CANDY: A Benchmark for Continuous Approximate Nearest Neighbor Search with Dynamic Data Ingestion
Xianzhi Zeng, Zhuoyan Wu, Xinjing Hu, Xuanhua Shi, Shixuan Sun, Shuhao Zhang
TL;DR
The paper addresses the gap in AKNN benchmarking for dynamic data ingestion and distribution drift by introducing CANDY, a benchmark framework that evaluates continuous AKNN under online data streams. It combines data handling, algorithm categorization into ranging-based and navigation-based methods, and optimization techniques (including ML-based hashing and distance computation strategies) to assess performance on real-world and drift-enabled synthetic workloads. Key findings show that simpler baselines can outperform more complex AKNN in dynamic settings, and that ingestion efficiency and distribution shifts are critical bottlenecks, with optimizations offering gains but not fully overcoming these challenges. The work provides a practical platform for evaluating AKNN in streaming environments, guiding future research toward robust, adaptable retrieval systems suitable for real-time data ecosystems such as RAG deployments.
Abstract
Approximate K Nearest Neighbor (AKNN) algorithms play a pivotal role in various AI applications, including information retrieval, computer vision, and natural language processing. Although numerous AKNN algorithms and benchmarks have been developed recently to evaluate their effectiveness, the dynamic nature of real-world data presents significant challenges that existing benchmarks fail to address. Traditional benchmarks primarily assess retrieval effectiveness in static contexts and often overlook update efficiency, which is crucial for handling continuous data ingestion.
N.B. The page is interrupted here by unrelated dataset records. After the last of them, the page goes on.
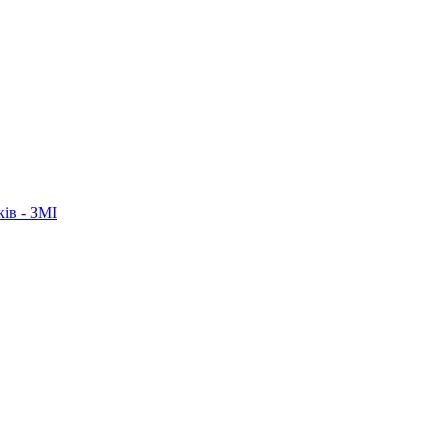
ків - ЗМІ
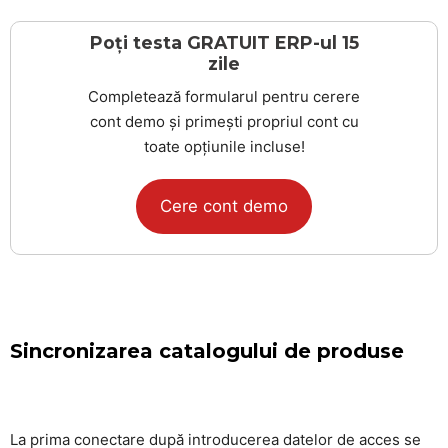
Poți testa GRATUIT ERP-ul 15
zile
Completează formularul pentru cerere
cont demo și primești propriul cont cu
toate opțiunile incluse!
Cere cont demo
Sincronizarea catalogului de produse
La prima conectare după introducerea datelor de acces se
This limitation results in an incomplete assessment of an AKNN algorithms ability to adapt to changing data patterns, thereby restricting insights into their performance in dynamic environments. To address these gaps, we introduce CANDY, a benchmark tailored for Continuous Approximate Nearest Neighbor Search with Dynamic Data Ingestion. CANDY comprehensively assesses a wide range of AKNN algorithms, integrating advanced optimizations such as machine learning-driven inference to supplant traditional heuristic scans, and improved distance computation methods to reduce computational overhead. Our extensive evaluations across diverse datasets demonstrate that simpler AKNN baselines often surpass more complex alternatives in terms of recall and latency. These findings challenge established beliefs about the necessity of algorithmic complexity for high performance. Furthermore, our results underscore existing challenges and illuminate future research opportunities. We have made the datasets and implementation methods available at: https://github.com/intellistream/candy.